When Phil gets out of prison in Forgiven/Forgotten, people aren’t sure how to respond. Is it safe to have him at church? To invite him over for dinner? To have your kids play at his house?

Back in 1994, a Mennonite Church was asking these same questions when a released sex offender moved into their neighbourhood. While we’re not sure exactly how the action played out, we do know that the Pastor recruited members of his church community to form a support group for the man. He met weekly with his group for 14 years before he died.

He never re-offended.

Since that time, thousands of Circles of Support and Accountability (CoSA) have been formed through Mennonite Central Committee (MCC)’s program to assist and support released offenders in their task of re-integrating with the community, and leading responsible, productive and accountable lives.

These circles have resulted in an 83% reduction in recidivism (re-offending) for sexual offences. A 73% reduction in recidivism for all types of violent offenses, and a 71% overall reduction of in all types of recidivism in comparison to matched groups of offenders who did not have a CoSA.

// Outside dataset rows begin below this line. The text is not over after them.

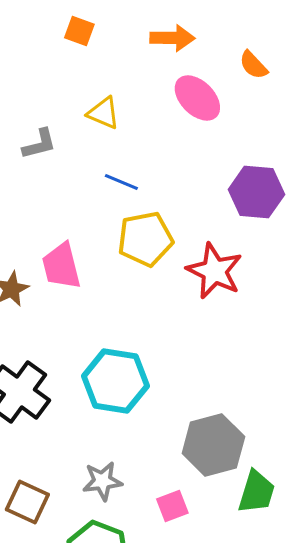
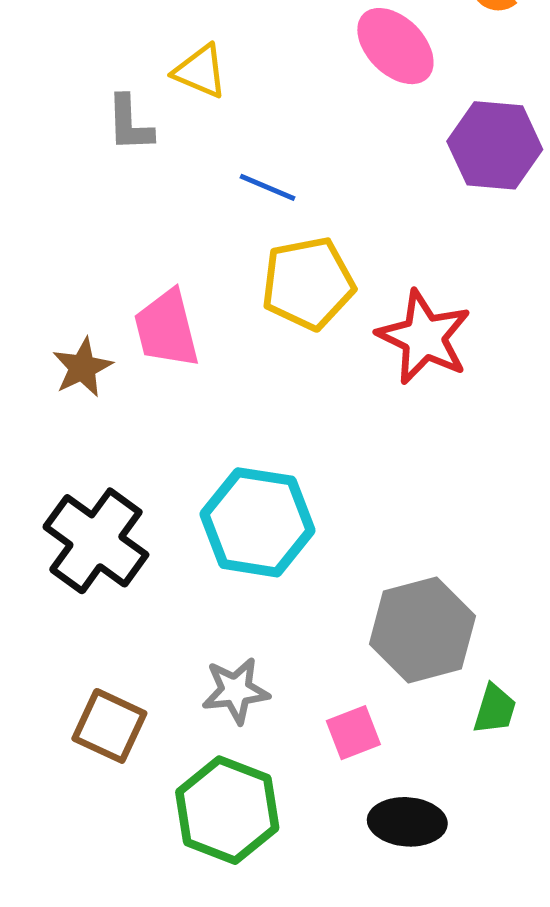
yellow triangle: (103, 113) -> (200, 71), moved
gray L-shape: (39, 144) -> (130, 123), turned 102
purple hexagon: (256, 192) -> (495, 145), moved
green trapezoid: (256, 492) -> (495, 709), size x0.7

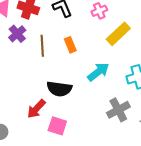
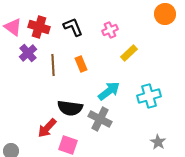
yellow rectangle: (118, 34) -> (129, 53), size x0.7
gray cross: (118, 110) -> (100, 119), moved, turned -35

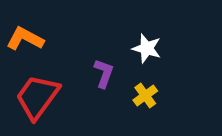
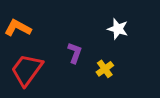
white star: (147, 48) -> (118, 29), moved

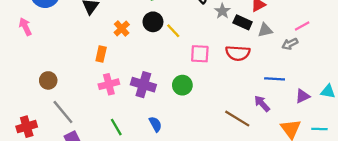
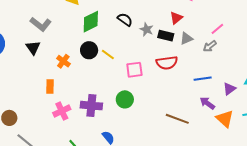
purple arrow: (262, 104) -> (207, 103), moved

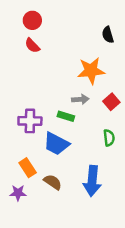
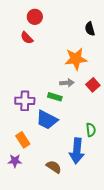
red circle: (32, 20) -> (35, 17), moved
green semicircle: (109, 138) -> (91, 130), moved
brown semicircle: (53, 182) -> (54, 167), moved

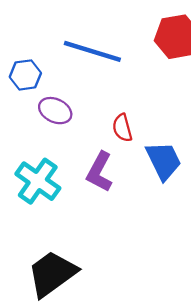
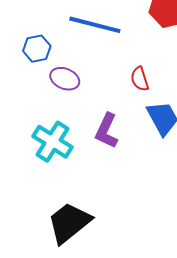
red semicircle: (122, 128) -> (140, 79), moved

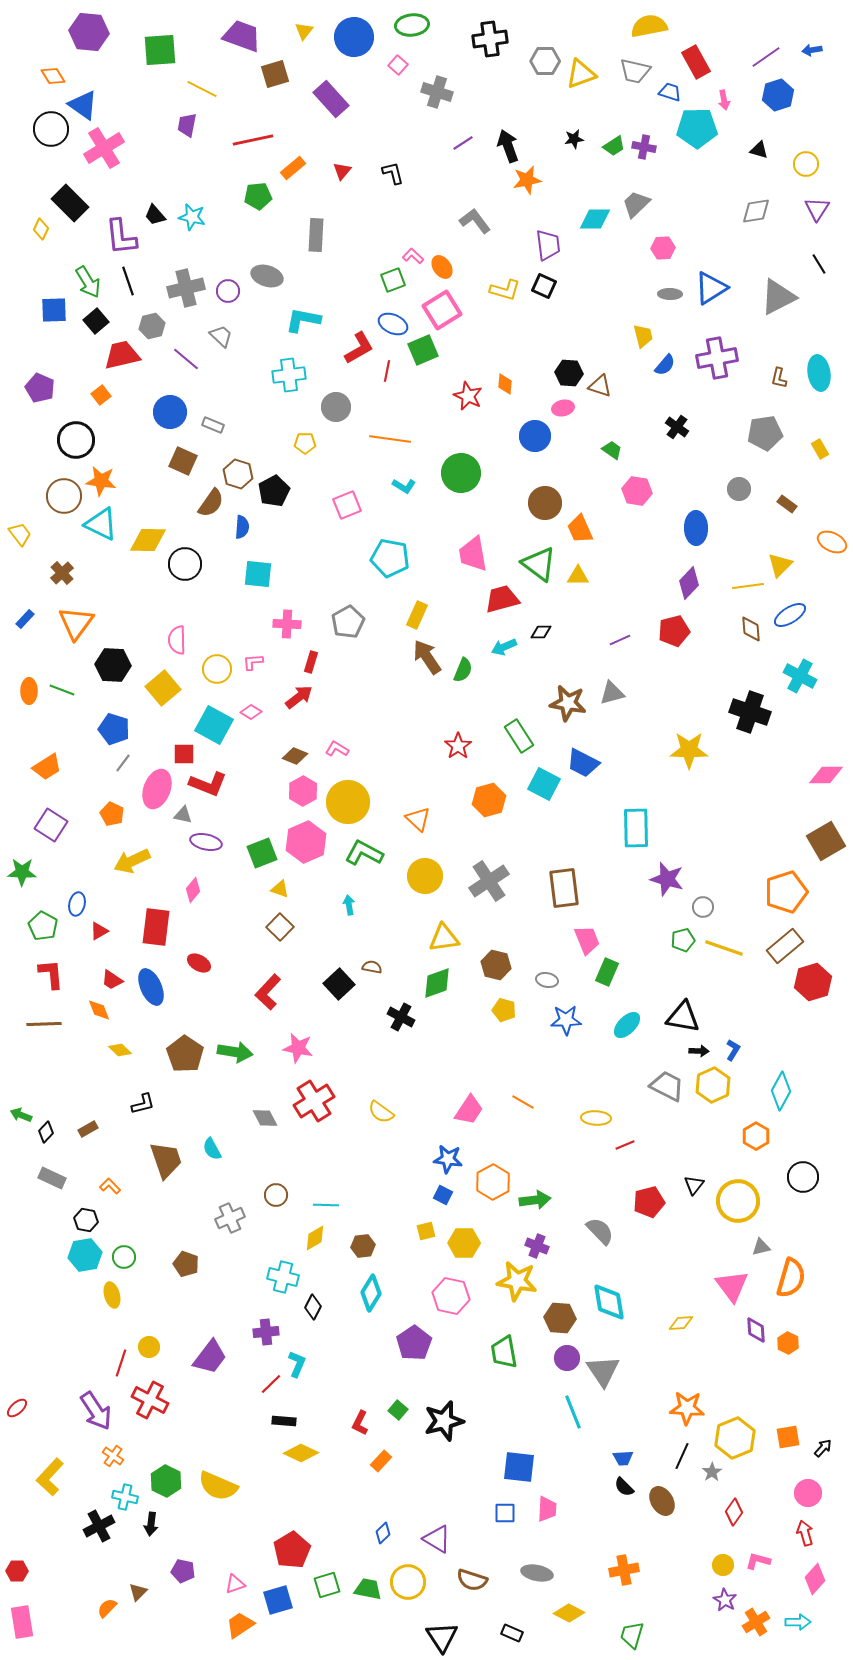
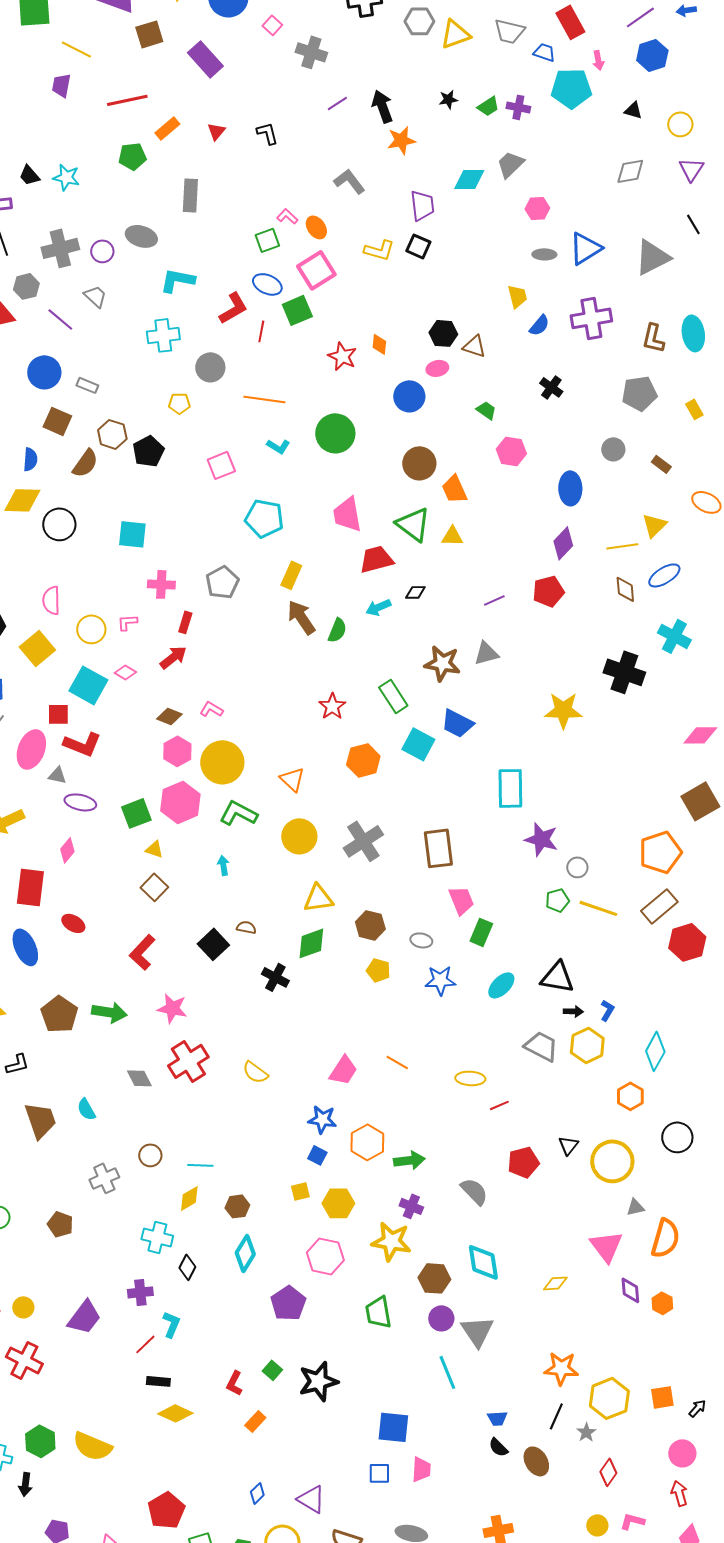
brown L-shape: (779, 378) -> (653, 338), size x1.4
blue semicircle: (242, 527) -> (30, 459), moved

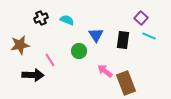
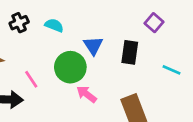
cyan line: (149, 36) -> (172, 70), moved
green circle: (79, 51) -> (70, 67), size x1.5
pink arrow: (105, 71) -> (87, 94), moved

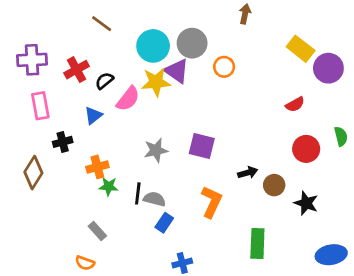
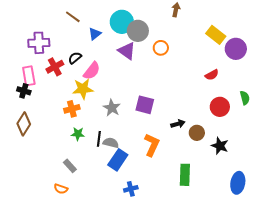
cyan circle: (153, 46) -> (122, 22), moved
purple cross: (32, 60) -> (39, 43), moved
red cross: (77, 70) -> (55, 67), moved
yellow star: (156, 82) -> (83, 89), moved
blue triangle: (93, 115) -> (95, 34), moved
black cross: (63, 142) -> (24, 91), moved, turned 32
gray star: (156, 150) -> (112, 108), turned -30
orange cross: (97, 167) -> (72, 109), moved
blue rectangle: (164, 223) -> (118, 160), size x1.5
blue ellipse: (331, 255) -> (238, 183), turned -70

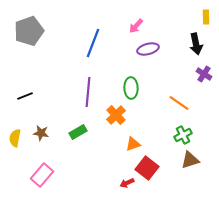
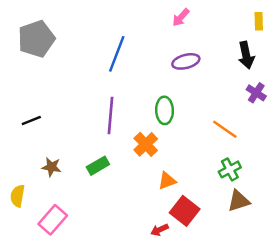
pink arrow: (136, 26) -> (181, 17), moved
yellow semicircle: (15, 138) -> (18, 196), moved

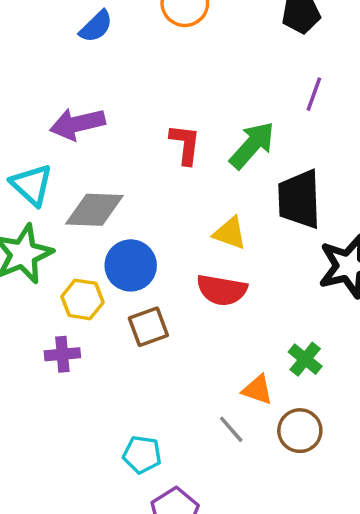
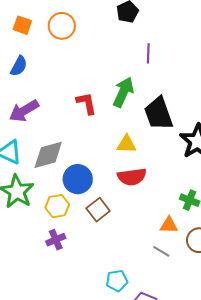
blue semicircle: (96, 26) -> (19, 66), moved

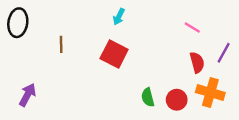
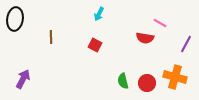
red square: (114, 54) -> (95, 45), size x0.6
red semicircle: (197, 62) -> (145, 38), moved, turned 114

Since its beginning in 1920, MCC has worked to follow Jesus’ call to reach out to those who are hungry, thirsty, ill, or in prison, and to welcome strangers.

It’s not always easy, but it’s always worth it.

MCC is grateful to partner with Theatre of the Beat as they bring Forgiven/Forgotten to churches in our region this Restorative Justice Week, November 20 to 27, 2016. As you watch, we invite you to think about the Phil’s in your community and to consider how you might respond.